El 10 de febrero de 2011, la FDA de EE. UU. emitió un aviso sobre implantes de cadera de metal sobre metal, afirmando que continuaba recopilando y revisando toda la información disponible sobre los sistemas de cadera de metal sobre metal. [63] Los días 27 y 28 de junio de 2012, un panel asesor se reunió para decidir si se imponían nuevos estándares, teniendo en cuenta las conclusiones del estudio publicado en The Lancet . [47] [64] [65] No se establecieron nuevos estándares, como el control rutinario de los niveles de iones metálicos en la sangre, pero se actualizaron las directrices. [66] La FDA de EE. UU. no exige que los implantes de cadera se prueben en ensayos clínicos antes de que puedan venderse en los EE. UU. [67] En cambio, las empresas que fabrican nuevos implantes de cadera sólo necesitan demostrar que son "sustancialmente equivalentes" a otros implantes de cadera. ya en el mercado.
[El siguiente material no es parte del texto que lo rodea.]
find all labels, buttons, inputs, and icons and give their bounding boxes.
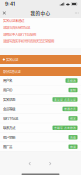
staticText: 去填写 点击修改 — [54, 126, 76, 130]
staticText: 账户余额 — [3, 135, 15, 140]
button[interactable]: More options — [72, 8, 81, 18]
button[interactable]: 普通会员 — [62, 107, 78, 111]
staticText: 复制 — [70, 88, 76, 92]
staticText: 绑定 — [70, 116, 76, 120]
button[interactable]: Close — [0, 8, 9, 18]
staticText: 普通会员 — [64, 107, 76, 111]
staticText: 请绑定本人银行卡后使用 — [3, 32, 36, 37]
staticText: 实名认证 — [6, 57, 18, 62]
staticText: 实名状态 — [3, 97, 15, 102]
button[interactable]: 绑定 — [68, 116, 78, 121]
staticText: 用户名 — [3, 78, 12, 83]
button[interactable]: 充值 — [68, 135, 78, 140]
button[interactable]: 申请 — [68, 144, 78, 149]
button[interactable]: 身份信息认证 — [0, 67, 81, 76]
button[interactable]: Next page — [48, 160, 54, 167]
button[interactable]: Previous page — [27, 160, 34, 167]
staticText: 申请 — [70, 145, 76, 149]
button[interactable]: 未认证 点击认证 — [52, 97, 78, 102]
staticText: 请填写真实手机号码否则无法正常使用 — [3, 38, 54, 44]
button[interactable]: 实名认证 — [0, 55, 81, 64]
staticText: 我的中心 — [30, 10, 50, 16]
staticText: 实名认证未通过 — [3, 18, 24, 23]
button[interactable]: 复制 — [68, 88, 78, 92]
staticText: 请填写真实身份信息 — [3, 25, 30, 30]
staticText: 用户ID — [3, 88, 12, 92]
button[interactable]: 去修改 — [66, 78, 78, 83]
staticText: 去修改 — [67, 78, 76, 83]
staticText: 推广员 — [3, 144, 12, 149]
staticText: 9:41 — [5, 1, 15, 7]
button[interactable]: 去填写 点击修改 — [52, 126, 78, 130]
staticText: 充值 — [70, 135, 76, 139]
staticText: 身份信息认证 — [2, 69, 20, 74]
staticText: 银行卡信息 — [3, 116, 18, 121]
staticText: 联系方式 — [3, 125, 15, 130]
staticText: 会员等级 — [3, 106, 15, 111]
staticText: 未认证 点击认证 — [54, 97, 76, 102]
La excepción son los implantes de metal sobre metal, que no fueron probados en ensayos clínicos, pero, debido a la alta tasa de revisión de las caderas de metal sobre metal, la FDA ha declarado que, en el futuro, se requerirán ensayos clínicos para aprobación y que se requerirán estudios posteriores a la comercialización para mantener los implantes de cadera de metal sobre metal en el mercado. [68]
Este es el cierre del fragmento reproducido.